Maurer met “Peanuts” creator Charles Schulz in 1950 at a Minneapolis art school where the two fledgling cartoonists were working as art instructors in the age of straight-laced, irony free strips like “Dick Tracy,” “Terry and the Pirates” and “Li’l Abner.” Schulz was in the early stages of “Peanuts,” and still developing new characters to enter into Charlie Brown’s, Lucy’s and the long-forgotten Shermy’s orb of post-modern childhood.

Schulz once recalled unveiling his early sketches of Lucy’s younger brother to Maurer, “a friend” who sat near him at the art school. Schulz decided then and there to name the character Linus – and one of the all-time-best alter-egos was born.
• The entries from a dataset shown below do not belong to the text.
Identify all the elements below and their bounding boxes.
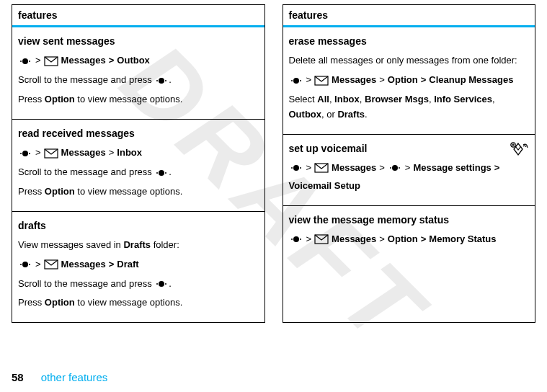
sep: >	[379, 161, 385, 176]
svg-point-2	[29, 61, 30, 62]
left-column: features view sent messages > Messages >…	[12, 4, 265, 323]
intro-line: Delete all messages or only messages fro…	[289, 53, 530, 68]
svg-point-34	[399, 167, 400, 169]
page-footer: 58other features	[12, 371, 107, 383]
text: .	[169, 278, 172, 289]
section-read-received: read received messages > Messages > Inbo…	[12, 120, 264, 212]
svg-point-15	[22, 262, 28, 267]
instruction-line: Press Option to view message options.	[18, 295, 259, 311]
path-mid: Option	[388, 232, 418, 247]
page-number: 58	[12, 371, 24, 383]
path-messages: Messages	[61, 257, 106, 272]
nav-path: > Messages > Inbox	[18, 146, 259, 161]
svg-point-0	[20, 61, 22, 62]
svg-point-9	[29, 153, 30, 154]
text: folder:	[151, 239, 179, 250]
instruction-line: Scroll to the message and press .	[18, 277, 259, 292]
text: ,	[492, 94, 495, 104]
sep: >	[421, 73, 427, 88]
softkey-label: Option	[45, 186, 75, 197]
select-line: Select All, Inbox, Browser Msgs, Info Se…	[289, 92, 530, 122]
opt: Drafts	[337, 109, 365, 120]
text: .	[365, 109, 368, 120]
svg-point-22	[293, 78, 299, 84]
center-select-icon	[154, 76, 169, 85]
svg-point-5	[159, 78, 164, 84]
path-messages: Messages	[332, 161, 376, 176]
svg-point-1	[22, 58, 28, 64]
text: to view message options.	[75, 94, 183, 104]
envelope-icon	[44, 259, 58, 270]
envelope-icon	[314, 234, 329, 244]
opt: Info Services	[434, 94, 492, 104]
sep: >	[306, 161, 312, 176]
path-messages: Messages	[61, 53, 106, 68]
path-dest: Draft	[117, 257, 138, 272]
path-dest: Inbox	[117, 146, 142, 161]
svg-point-14	[20, 264, 22, 265]
svg-point-6	[165, 80, 166, 81]
sep: >	[494, 161, 500, 176]
opt: Inbox	[334, 94, 360, 104]
svg-point-37	[300, 239, 301, 240]
nav-path: > Messages > Draft	[18, 257, 259, 272]
sep: >	[379, 73, 385, 88]
path-messages: Messages	[332, 73, 376, 88]
section-erase: erase messages Delete all messages or on…	[283, 27, 535, 135]
opt: Outbox	[289, 109, 322, 120]
instruction-line: Press Option to view message options.	[18, 184, 259, 200]
text: .	[169, 74, 172, 85]
text: ,	[360, 94, 365, 104]
nav-path: > Messages > Option > Cleanup Messages	[289, 73, 530, 88]
center-select-icon	[18, 260, 32, 269]
path-messages: Messages	[61, 146, 106, 161]
text: .	[169, 166, 172, 177]
svg-point-29	[293, 165, 299, 171]
text: Press	[18, 186, 45, 197]
svg-point-8	[22, 151, 28, 156]
sep: >	[35, 257, 41, 272]
text: , or	[321, 109, 337, 120]
left-header: features	[12, 5, 264, 27]
sep: >	[421, 232, 427, 247]
text: to view message options.	[75, 186, 183, 197]
text: Scroll to the message and press	[18, 74, 154, 85]
center-select-icon	[289, 76, 303, 85]
sep: >	[35, 146, 41, 161]
text: Scroll to the message and press	[18, 278, 154, 289]
section-title: set up voicemail	[289, 141, 530, 156]
svg-point-16	[29, 264, 30, 265]
sep: >	[306, 73, 312, 88]
text: Select	[289, 94, 318, 104]
sep: >	[405, 161, 411, 176]
path-dest: Cleanup Messages	[429, 73, 513, 88]
sep: >	[109, 257, 115, 272]
folder-name: Drafts	[123, 239, 151, 250]
softkey-label: Option	[45, 94, 75, 104]
instruction-line: Scroll to the message and press .	[18, 73, 259, 88]
center-select-icon	[289, 164, 303, 172]
text: Press	[18, 94, 45, 104]
envelope-icon	[44, 56, 58, 66]
path-mid: Option	[388, 73, 418, 88]
sep: >	[109, 53, 115, 68]
svg-point-32	[390, 167, 391, 169]
svg-point-19	[159, 281, 164, 287]
softkey-label: Option	[45, 297, 75, 308]
section-drafts: drafts View messages saved in Drafts fol…	[12, 212, 264, 323]
center-select-icon	[18, 57, 32, 66]
svg-point-21	[291, 80, 293, 81]
nav-path: > Messages > > Message settings > Voicem…	[289, 161, 505, 194]
right-header: features	[283, 5, 535, 27]
path-mid: Message settings	[413, 161, 491, 176]
instruction-line: Scroll to the message and press .	[18, 165, 259, 180]
network-feature-icon	[507, 139, 529, 161]
text: Press	[18, 297, 45, 308]
section-title: drafts	[18, 218, 259, 233]
section-title: view sent messages	[18, 33, 259, 49]
path-dest: Voicemail Setup	[289, 179, 360, 194]
svg-point-33	[392, 165, 398, 171]
text: Scroll to the message and press	[18, 166, 154, 177]
svg-point-20	[165, 283, 166, 285]
envelope-icon	[44, 148, 58, 159]
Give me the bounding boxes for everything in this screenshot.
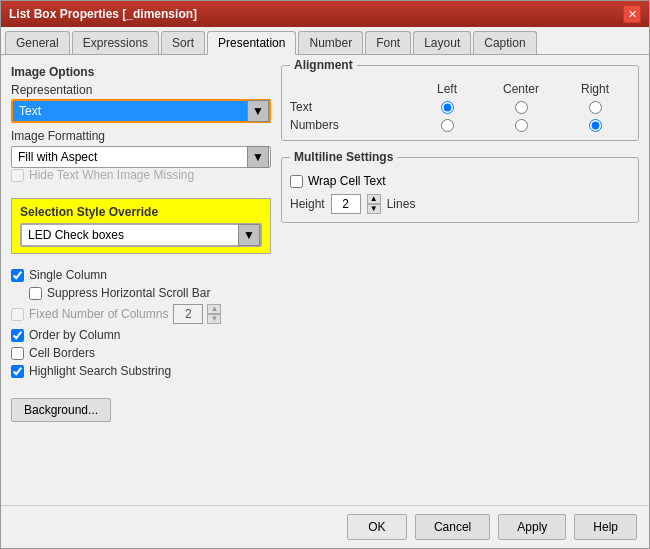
suppress-scroll-item: Suppress Horizontal Scroll Bar xyxy=(11,286,271,300)
wrap-cell-checkbox[interactable] xyxy=(290,175,303,188)
center-header: Center xyxy=(486,82,556,96)
representation-label: Representation xyxy=(11,83,271,97)
alignment-title: Alignment xyxy=(290,58,357,72)
text-center-radio-container xyxy=(486,101,556,114)
numbers-center-radio-container xyxy=(486,119,556,132)
main-window: List Box Properties [_dimension] ✕ Gener… xyxy=(0,0,650,549)
text-right-radio[interactable] xyxy=(589,101,602,114)
single-column-checkbox[interactable] xyxy=(11,269,24,282)
tab-expressions[interactable]: Expressions xyxy=(72,31,159,54)
text-left-radio[interactable] xyxy=(441,101,454,114)
height-up[interactable]: ▲ xyxy=(367,194,381,204)
single-column-item: Single Column xyxy=(11,268,271,282)
text-left-radio-container xyxy=(412,101,482,114)
height-input[interactable] xyxy=(331,194,361,214)
ok-button[interactable]: OK xyxy=(347,514,407,540)
suppress-scroll-checkbox[interactable] xyxy=(29,287,42,300)
image-formatting-label: Image Formatting xyxy=(11,129,271,143)
tab-sort[interactable]: Sort xyxy=(161,31,205,54)
wrap-cell-row: Wrap Cell Text xyxy=(290,174,630,188)
background-button-container: Background... xyxy=(11,398,271,422)
tab-number[interactable]: Number xyxy=(298,31,363,54)
numbers-right-radio-container xyxy=(560,119,630,132)
suppress-scroll-label: Suppress Horizontal Scroll Bar xyxy=(47,286,210,300)
highlight-label: Highlight Search Substring xyxy=(29,364,171,378)
highlight-item: Highlight Search Substring xyxy=(11,364,271,378)
alignment-grid: Left Center Right Text Numb xyxy=(290,82,630,132)
tab-presentation[interactable]: Presentation xyxy=(207,31,296,55)
highlight-checkbox[interactable] xyxy=(11,365,24,378)
text-center-radio[interactable] xyxy=(515,101,528,114)
image-options-group: Image Options Representation Text ▼ Imag… xyxy=(11,65,271,186)
numbers-right-radio[interactable] xyxy=(589,119,602,132)
left-header: Left xyxy=(412,82,482,96)
background-button[interactable]: Background... xyxy=(11,398,111,422)
hide-text-label: Hide Text When Image Missing xyxy=(29,168,194,182)
tabs-bar: General Expressions Sort Presentation Nu… xyxy=(1,27,649,55)
fixed-columns-up[interactable]: ▲ xyxy=(207,304,221,314)
fixed-columns-down[interactable]: ▼ xyxy=(207,314,221,324)
image-formatting-dropdown-container: Fill with Aspect ▼ xyxy=(11,146,271,168)
fixed-columns-label: Fixed Number of Columns xyxy=(29,307,168,321)
tab-caption[interactable]: Caption xyxy=(473,31,536,54)
tab-general[interactable]: General xyxy=(5,31,70,54)
image-options-title: Image Options xyxy=(11,65,271,79)
order-by-column-item: Order by Column xyxy=(11,328,271,342)
main-content: Image Options Representation Text ▼ Imag… xyxy=(1,55,649,505)
height-label: Height xyxy=(290,197,325,211)
help-button[interactable]: Help xyxy=(574,514,637,540)
window-title: List Box Properties [_dimension] xyxy=(9,7,197,21)
order-by-column-label: Order by Column xyxy=(29,328,120,342)
tab-font[interactable]: Font xyxy=(365,31,411,54)
height-down[interactable]: ▼ xyxy=(367,204,381,214)
numbers-left-radio-container xyxy=(412,119,482,132)
height-spin: ▲ ▼ xyxy=(367,194,381,214)
hide-text-item: Hide Text When Image Missing xyxy=(11,168,271,182)
lines-label: Lines xyxy=(387,197,416,211)
cell-borders-label: Cell Borders xyxy=(29,346,95,360)
tab-layout[interactable]: Layout xyxy=(413,31,471,54)
alignment-group: Alignment Left Center Right Text xyxy=(281,65,639,141)
wrap-cell-label: Wrap Cell Text xyxy=(308,174,386,188)
text-align-label: Text xyxy=(290,100,408,114)
representation-dropdown-container: Text ▼ xyxy=(11,99,271,123)
numbers-left-radio[interactable] xyxy=(441,119,454,132)
fixed-columns-item: Fixed Number of Columns ▲ ▼ xyxy=(11,304,271,324)
close-button[interactable]: ✕ xyxy=(623,5,641,23)
bottom-bar: OK Cancel Apply Help xyxy=(1,505,649,548)
order-by-column-checkbox[interactable] xyxy=(11,329,24,342)
multiline-title: Multiline Settings xyxy=(290,150,397,164)
right-header: Right xyxy=(560,82,630,96)
multiline-group: Multiline Settings Wrap Cell Text Height… xyxy=(281,157,639,223)
single-column-label: Single Column xyxy=(29,268,107,282)
left-panel: Image Options Representation Text ▼ Imag… xyxy=(11,65,271,495)
right-panel: Alignment Left Center Right Text xyxy=(281,65,639,495)
fixed-columns-input[interactable] xyxy=(173,304,203,324)
text-right-radio-container xyxy=(560,101,630,114)
numbers-align-label: Numbers xyxy=(290,118,408,132)
checkboxes-section: Single Column Suppress Horizontal Scroll… xyxy=(11,268,271,382)
led-dropdown-container: LED Check boxes ▼ xyxy=(20,223,262,247)
cancel-button[interactable]: Cancel xyxy=(415,514,490,540)
title-bar: List Box Properties [_dimension] ✕ xyxy=(1,1,649,27)
apply-button[interactable]: Apply xyxy=(498,514,566,540)
multiline-content: Wrap Cell Text Height ▲ ▼ Lines xyxy=(290,174,630,214)
selection-style-box: Selection Style Override LED Check boxes… xyxy=(11,198,271,254)
led-dropdown[interactable]: LED Check boxes xyxy=(20,223,262,247)
hide-text-checkbox[interactable] xyxy=(11,169,24,182)
fixed-columns-spin: ▲ ▼ xyxy=(207,304,221,324)
cell-borders-checkbox[interactable] xyxy=(11,347,24,360)
cell-borders-item: Cell Borders xyxy=(11,346,271,360)
fixed-columns-checkbox[interactable] xyxy=(11,308,24,321)
numbers-center-radio[interactable] xyxy=(515,119,528,132)
selection-style-label: Selection Style Override xyxy=(20,205,262,219)
height-row: Height ▲ ▼ Lines xyxy=(290,194,630,214)
led-dropdown-arrow[interactable]: ▼ xyxy=(238,224,260,246)
alignment-grid-container: Left Center Right Text Numb xyxy=(290,82,630,132)
image-formatting-dropdown[interactable]: Fill with Aspect xyxy=(11,146,271,168)
fixed-columns-number-container: ▲ ▼ xyxy=(173,304,221,324)
representation-dropdown[interactable]: Text xyxy=(11,99,271,123)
Of course, the hand-drawn Linus went on to world fame – yet Maurer was no slouch in syndication, either. His “Old Harrigan,” “Abracadabra” and “In the Beginning” strips enjoyed varying degrees of success, and Maurer’s penchant for puzzle features – like the long-running “The Challenger” for King Features – allowed Maurer one of the most enviable careers imaginable to the young at heart: drawing pictures and making up games.

Of course, Maurer is best known in these parts for “Newshound,” the everything-but-the-kitchen-sink single-panel cartoon he’d drawn for the Index-Tribune for two decades-plus. In its heyday, “Newshound” was classic “new journalism” cartooning – wry social commentary laced with an existential fondness for the absurd. Favorite targets of Maurer included unabashed narcissists, and our increasingly sheep-like American society.

While his drawing hand may have grown shaky in recent years – his nerve never did.

That he was Linus, and Linus was he, must have been a strange status to live with. To be sure, Maurer enjoyed the attention that came wrapped in a security blanket. In 2003 he cut ribbon on a Linus statue erected in his hometown of Sleepy Eye, Minnesota; he blushed last year when I told him that I boast to my kids that “the real Linus” works at my newspaper. (Maurer, of course, worked from home as a freelancer, though for years he’d drop in twice weekly with his latest gags.) Still, it must have been something else to know your two-dimensional doppelganger is an international icon, while you yourself live a quiet, nondescript life in the Valley of the Moon.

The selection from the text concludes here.